PROBLEM STATEMENT: Every line below must be copied as written, except for pictures.

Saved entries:
------------------------------------------------

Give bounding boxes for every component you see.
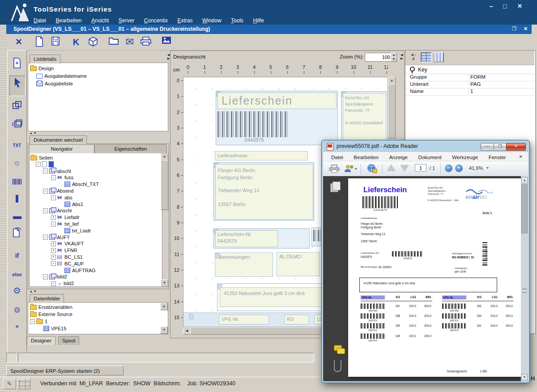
form-bemerkungen-object[interactable]: i Bemerkungen:: [215, 253, 273, 277]
menu-fenster[interactable]: Fenster: [489, 153, 506, 162]
close-icon[interactable]: ✕: [506, 143, 526, 151]
new-document-button[interactable]: [33, 36, 46, 48]
menu-ansicht[interactable]: Ansicht: [91, 17, 109, 24]
property-row[interactable]: Gruppe FORM: [405, 74, 534, 81]
new-page-tool[interactable]: [9, 58, 25, 71]
collapse-icon[interactable]: [43, 169, 48, 173]
tree-item[interactable]: [30, 161, 162, 168]
expand-icon[interactable]: [51, 215, 56, 220]
zoom-level-value[interactable]: 41,9%: [469, 165, 483, 171]
more-tools[interactable]: »: [9, 320, 25, 333]
splitter-collapse-icon[interactable]: ▲ ▼: [30, 290, 37, 293]
previous-page-icon[interactable]: [387, 164, 396, 171]
tab-eigenschaften[interactable]: Eigenschaften: [94, 144, 167, 153]
package-button[interactable]: [87, 36, 99, 48]
tree-item[interactable]: Abschl_TXT: [30, 181, 162, 188]
sort-button[interactable]: A↓Z: [409, 53, 418, 62]
scroll-up-icon[interactable]: ▲: [161, 153, 168, 160]
tree-item[interactable]: Anschr: [30, 207, 162, 214]
image-object-tool[interactable]: ☼: [9, 156, 25, 169]
copy-object-tool[interactable]: [9, 101, 25, 114]
pen-status-button[interactable]: ✎: [3, 379, 16, 389]
collaborate-button[interactable]: ▼: [344, 164, 357, 173]
k-tool-button[interactable]: K: [70, 36, 82, 48]
maximize-icon[interactable]: □: [503, 3, 507, 10]
tree-item[interactable]: 1: [30, 318, 168, 325]
zoom-input[interactable]: [365, 53, 392, 62]
tree-item[interactable]: Seiten: [30, 155, 162, 161]
scroll-up-icon[interactable]: ▲: [160, 303, 168, 310]
form-barcode-object[interactable]: [217, 111, 289, 137]
tree-item[interactable]: ⋈txt_lief: [30, 221, 162, 228]
tree-item[interactable]: ☼bild2: [30, 280, 162, 287]
restore-icon[interactable]: ❐: [512, 26, 516, 32]
erp-task-button[interactable]: SpoolDesigner ERP-System starten (2): [6, 366, 124, 375]
collapse-icon[interactable]: [30, 319, 35, 324]
menu-bearbeiten[interactable]: Bearbeiten: [354, 153, 379, 162]
minimize-icon[interactable]: –: [490, 3, 493, 10]
property-row[interactable]: Name 1: [405, 88, 534, 96]
document-titlebar[interactable]: SpoolDesigner (VS_LS___01 – VS_LS___01 –…: [6, 25, 532, 34]
pdf-page[interactable]: Lieferschein 0442879 EnAirTec AG Spezial…: [348, 178, 521, 377]
text-tool[interactable]: TXT: [9, 139, 25, 152]
collapse-icon[interactable]: [36, 162, 41, 167]
expand-icon[interactable]: [51, 255, 56, 260]
tab-datenfelder[interactable]: Datenfelder: [30, 294, 64, 303]
close-view-button[interactable]: ✕: [13, 36, 25, 48]
tree-item[interactable]: AUFT: [30, 234, 162, 241]
tree-item[interactable]: BC_AUF: [30, 261, 162, 267]
menu-datei[interactable]: Datei: [34, 17, 46, 24]
tree-item[interactable]: bild2: [30, 274, 162, 280]
form-object-group[interactable]: i Lieferschein 0442879: [216, 91, 338, 145]
tree-item[interactable]: ⋈fuss: [30, 174, 162, 181]
mail-button[interactable]: ✉: [124, 36, 136, 48]
else-tool[interactable]: else: [9, 268, 25, 281]
view-properties-button[interactable]: [421, 52, 431, 62]
zoom-out-button[interactable]: −: [445, 164, 452, 172]
collapse-icon[interactable]: [43, 274, 48, 279]
reader-titlebar[interactable]: preview55078.pdf - Adobe Reader — ❐ ✕: [323, 141, 527, 152]
bottom-field[interactable]: [18, 353, 314, 362]
form-lieferadresse-object[interactable]: Lieferadresse:: [215, 151, 308, 160]
collapse-icon[interactable]: [43, 189, 48, 194]
tree-item[interactable]: Ausgabeliste: [30, 80, 168, 88]
image-button[interactable]: [160, 36, 173, 48]
form-title-object[interactable]: Lieferschein: [217, 93, 337, 109]
settings-tool[interactable]: ⚙: [9, 284, 25, 297]
expand-icon[interactable]: [51, 248, 56, 253]
pages-tool[interactable]: [9, 228, 25, 241]
menu-werkzeuge[interactable]: Werkzeuge: [452, 153, 478, 162]
tree-item[interactable]: ⋈Liefadr: [30, 214, 162, 221]
tree-item[interactable]: txt_Liadr: [30, 228, 162, 234]
group-tool[interactable]: i: [9, 119, 25, 133]
menu-concentix[interactable]: Concentix: [144, 17, 168, 24]
folder-button[interactable]: [107, 36, 120, 48]
form-item-group[interactable]: i 41250 Naturstein Jura gelb 3 cm dick: [217, 283, 336, 311]
scroll-up-icon[interactable]: ▲: [388, 77, 396, 84]
next-page-icon[interactable]: [400, 165, 409, 172]
form-nr-group[interactable]: i Lieferschein-Nr. 0442879: [213, 228, 310, 249]
collapse-icon[interactable]: [51, 195, 56, 200]
scroll-down-icon[interactable]: ▼: [160, 326, 168, 334]
collapse-icon[interactable]: [43, 235, 48, 240]
collapse-icon[interactable]: [51, 281, 56, 286]
bottom-small-box[interactable]: [6, 353, 17, 362]
settings2-tool[interactable]: ⚙: [9, 303, 25, 317]
scrollbar-thumb[interactable]: [388, 84, 396, 139]
tab-dokumenten-wechsel[interactable]: Dokumenten wechsel: [30, 135, 87, 144]
tab-designer[interactable]: Designer: [27, 336, 55, 345]
tree-item[interactable]: AUFTRAG: [30, 267, 162, 274]
tree-item[interactable]: Externe Source: [30, 311, 168, 318]
close-icon[interactable]: ✕: [524, 26, 528, 32]
scrollbar-thumb[interactable]: [521, 184, 528, 233]
minimize-icon[interactable]: —: [481, 143, 494, 151]
menu-tools[interactable]: Tools: [231, 17, 243, 24]
adobe-reader-window[interactable]: preview55078.pdf - Adobe Reader — ❐ ✕ Da…: [321, 140, 530, 383]
menu-bearbeiten[interactable]: Bearbeiten: [55, 17, 81, 24]
form-address-group[interactable]: i Flieger AG Berlin Fertigung Berlin Tie…: [213, 162, 314, 221]
tree-item[interactable]: BC_LS1: [30, 254, 162, 261]
if-tool[interactable]: if: [9, 249, 25, 262]
tab-spool[interactable]: Spool: [58, 336, 79, 345]
scroll-up-icon[interactable]: ▲: [521, 177, 528, 183]
menu-server[interactable]: Server: [119, 17, 134, 24]
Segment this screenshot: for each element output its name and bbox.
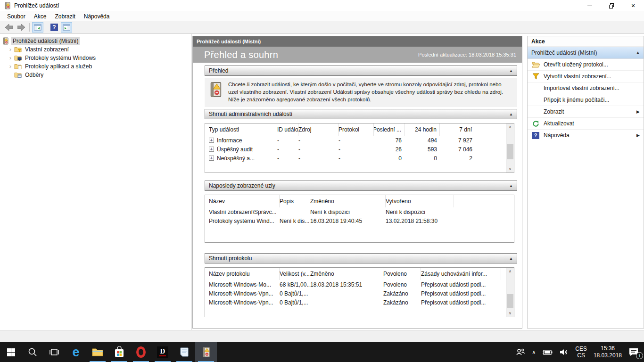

------------------------------------------------

EXPECTED OUTPUT:
Give bounding boxes for every component you see.
form-bemerkungen-object[interactable]: i Bemerkungen:: [215, 253, 273, 277]
menu-fenster[interactable]: Fenster: [489, 153, 506, 162]
close-icon[interactable]: ✕: [506, 143, 526, 151]
new-document-button[interactable]: [33, 36, 46, 48]
menu-ansicht[interactable]: Ansicht: [91, 17, 109, 24]
property-row[interactable]: Gruppe FORM: [405, 74, 534, 81]
new-page-tool[interactable]: [9, 58, 25, 71]
collapse-icon[interactable]: [43, 169, 48, 173]
tree-item[interactable]: [30, 161, 162, 168]
expand-icon[interactable]: [51, 215, 56, 220]
zoom-level-value[interactable]: 41,9%: [469, 165, 483, 171]
more-tools[interactable]: »: [9, 320, 25, 333]
splitter-collapse-icon[interactable]: ▲ ▼: [30, 290, 37, 293]
previous-page-icon[interactable]: [387, 164, 396, 171]
tab-eigenschaften[interactable]: Eigenschaften: [94, 144, 167, 153]
package-button[interactable]: [87, 36, 99, 48]
tree-item[interactable]: Abschl_TXT: [30, 181, 162, 188]
sort-button[interactable]: A↓Z: [409, 53, 418, 62]
scroll-up-icon[interactable]: ▲: [161, 153, 168, 160]
tree-item[interactable]: Anschr: [30, 207, 162, 214]
image-object-tool[interactable]: ☼: [9, 156, 25, 169]
copy-object-tool[interactable]: [9, 101, 25, 114]
pen-status-button[interactable]: ✎: [3, 379, 16, 389]
collaborate-button[interactable]: ▼: [344, 164, 357, 173]
k-tool-button[interactable]: K: [70, 36, 82, 48]
maximize-icon[interactable]: □: [503, 3, 507, 10]
tree-item[interactable]: 1: [30, 318, 168, 325]
zoom-input[interactable]: [365, 53, 392, 62]
tree-item[interactable]: Seiten: [30, 155, 162, 161]
scroll-up-icon[interactable]: ▲: [160, 303, 168, 310]
form-barcode-object[interactable]: [217, 111, 289, 137]
tree-item[interactable]: ⋈txt_lief: [30, 221, 162, 228]
tree-item[interactable]: ☼bild2: [30, 280, 162, 287]
restore-icon[interactable]: ❐: [512, 26, 516, 32]
erp-task-button[interactable]: SpoolDesigner ERP-System starten (2): [6, 366, 124, 375]
collapse-icon[interactable]: [30, 319, 35, 324]
menu-bearbeiten[interactable]: Bearbeiten: [354, 153, 379, 162]
minimize-icon[interactable]: –: [490, 3, 493, 10]
property-row[interactable]: Name 1: [405, 88, 534, 96]
document-titlebar[interactable]: SpoolDesigner (VS_LS___01 – VS_LS___01 –…: [6, 25, 532, 34]
pdf-page[interactable]: Lieferschein 0442879 EnAirTec AG Spezial…: [348, 178, 521, 377]
text-tool[interactable]: TXT: [9, 139, 25, 152]
collapse-icon[interactable]: [36, 162, 41, 167]
expand-icon[interactable]: [51, 255, 56, 260]
tab-datenfelder[interactable]: Datenfelder: [30, 294, 64, 303]
close-view-button[interactable]: ✕: [13, 36, 25, 48]
tree-item[interactable]: AUFT: [30, 234, 162, 241]
tree-item[interactable]: BC_AUF: [30, 261, 162, 267]
menu-datei[interactable]: Datei: [34, 17, 46, 24]
tree-item[interactable]: bild2: [30, 274, 162, 280]
form-object-group[interactable]: i Lieferschein 0442879: [216, 91, 338, 145]
tree-item[interactable]: ⋈fuss: [30, 174, 162, 181]
mail-button[interactable]: ✉: [124, 36, 136, 48]
else-tool[interactable]: else: [9, 268, 25, 281]
view-properties-button[interactable]: [421, 52, 431, 62]
zoom-out-button[interactable]: −: [445, 164, 452, 172]
collapse-icon[interactable]: [43, 274, 48, 279]
reader-titlebar[interactable]: preview55078.pdf - Adobe Reader — ❐ ✕: [323, 141, 527, 152]
bottom-field[interactable]: [18, 353, 314, 362]
form-lieferadresse-object[interactable]: Lieferadresse:: [215, 151, 308, 160]
collapse-icon[interactable]: [43, 189, 48, 194]
tree-item[interactable]: Ausgabeliste: [30, 80, 168, 88]
image-button[interactable]: [160, 36, 173, 48]
form-title-object[interactable]: Lieferschein: [217, 93, 337, 109]
settings-tool[interactable]: ⚙: [9, 284, 25, 297]
expand-icon[interactable]: [51, 248, 56, 253]
pages-tool[interactable]: [9, 228, 25, 241]
menu-werkzeuge[interactable]: Werkzeuge: [452, 153, 478, 162]
tree-item[interactable]: ⋈Liefadr: [30, 214, 162, 221]
tree-item[interactable]: txt_Liadr: [30, 228, 162, 234]
group-tool[interactable]: i: [9, 119, 25, 133]
menu-concentix[interactable]: Concentix: [144, 17, 168, 24]
folder-button[interactable]: [107, 36, 120, 48]
form-item-group[interactable]: i 41250 Naturstein Jura gelb 3 cm dick: [217, 283, 336, 311]
scroll-up-icon[interactable]: ▲: [388, 77, 396, 84]
next-page-icon[interactable]: [400, 165, 409, 172]
form-nr-group[interactable]: i Lieferschein-Nr. 0442879: [213, 228, 310, 249]
collapse-icon[interactable]: [51, 195, 56, 200]
scroll-down-icon[interactable]: ▼: [160, 326, 168, 334]
collapse-icon[interactable]: [43, 235, 48, 240]
collapse-icon[interactable]: [51, 281, 56, 286]
bottom-small-box[interactable]: [6, 353, 17, 362]
settings2-tool[interactable]: ⚙: [9, 303, 25, 317]
scrollbar-thumb[interactable]: [388, 84, 396, 139]
tab-dokumenten-wechsel[interactable]: Dokumenten wechsel: [30, 135, 87, 144]
tab-designer[interactable]: Designer: [27, 336, 55, 345]
tree-item[interactable]: AUFTRAG: [30, 267, 162, 274]
tree-item[interactable]: Externe Source: [30, 311, 168, 318]
close-icon[interactable]: ✕: [524, 26, 528, 32]
scrollbar-thumb[interactable]: [521, 184, 528, 233]
minimize-icon[interactable]: —: [481, 143, 494, 151]
menu-tools[interactable]: Tools: [231, 17, 243, 24]
adobe-reader-window[interactable]: preview55078.pdf - Adobe Reader — ❐ ✕ Da…: [321, 140, 530, 383]
menu-bearbeiten[interactable]: Bearbeiten: [55, 17, 81, 24]
form-address-group[interactable]: i Flieger AG Berlin Fertigung Berlin Tie…: [213, 162, 314, 221]
tree-item[interactable]: BC_LS1: [30, 254, 162, 261]
if-tool[interactable]: if: [9, 249, 25, 262]
tab-spool[interactable]: Spool: [58, 336, 79, 345]
scroll-up-icon[interactable]: ▲: [521, 177, 528, 183]
menu-server[interactable]: Server: [119, 17, 134, 24]
Segment this screenshot: for each element output its name and bbox.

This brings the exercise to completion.